(WHAT YOU NEED TO DO) The answer must consist of every line below that contains the word "item".

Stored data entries
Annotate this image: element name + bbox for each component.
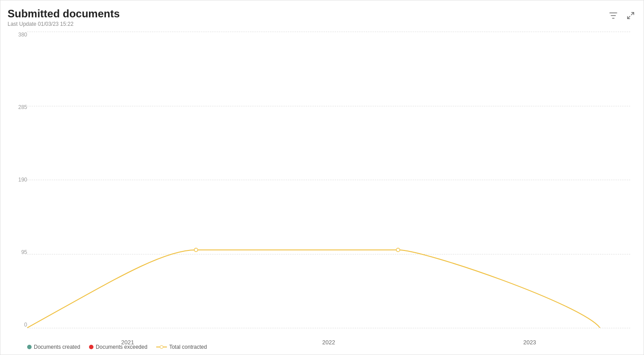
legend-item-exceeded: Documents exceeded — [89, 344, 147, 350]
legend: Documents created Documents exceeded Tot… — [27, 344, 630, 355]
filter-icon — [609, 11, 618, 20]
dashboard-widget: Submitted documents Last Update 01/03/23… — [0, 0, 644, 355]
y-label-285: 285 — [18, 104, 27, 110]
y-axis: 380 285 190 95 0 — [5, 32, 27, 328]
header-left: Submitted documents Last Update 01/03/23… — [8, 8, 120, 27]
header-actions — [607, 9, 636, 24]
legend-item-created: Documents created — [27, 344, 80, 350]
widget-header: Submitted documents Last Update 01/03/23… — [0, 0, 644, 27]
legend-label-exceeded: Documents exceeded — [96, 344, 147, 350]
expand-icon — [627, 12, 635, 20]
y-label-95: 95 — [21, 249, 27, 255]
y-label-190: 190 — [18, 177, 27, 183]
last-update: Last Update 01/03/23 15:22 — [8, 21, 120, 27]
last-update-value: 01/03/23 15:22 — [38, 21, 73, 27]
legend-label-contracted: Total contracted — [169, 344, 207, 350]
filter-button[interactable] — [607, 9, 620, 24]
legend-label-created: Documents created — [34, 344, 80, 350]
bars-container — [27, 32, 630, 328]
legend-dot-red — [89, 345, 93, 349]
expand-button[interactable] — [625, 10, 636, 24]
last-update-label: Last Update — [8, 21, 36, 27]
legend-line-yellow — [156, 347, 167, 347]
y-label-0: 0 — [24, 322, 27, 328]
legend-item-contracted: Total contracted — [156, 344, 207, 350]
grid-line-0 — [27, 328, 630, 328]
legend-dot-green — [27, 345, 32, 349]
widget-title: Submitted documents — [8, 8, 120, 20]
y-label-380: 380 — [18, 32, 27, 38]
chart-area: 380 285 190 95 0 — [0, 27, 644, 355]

(ANSWER FOR THIS EXERCISE)
legend-item-exceeded: Documents exceeded — [89, 344, 147, 350]
legend-item-created: Documents created — [27, 344, 80, 350]
legend-item-contracted: Total contracted — [156, 344, 207, 350]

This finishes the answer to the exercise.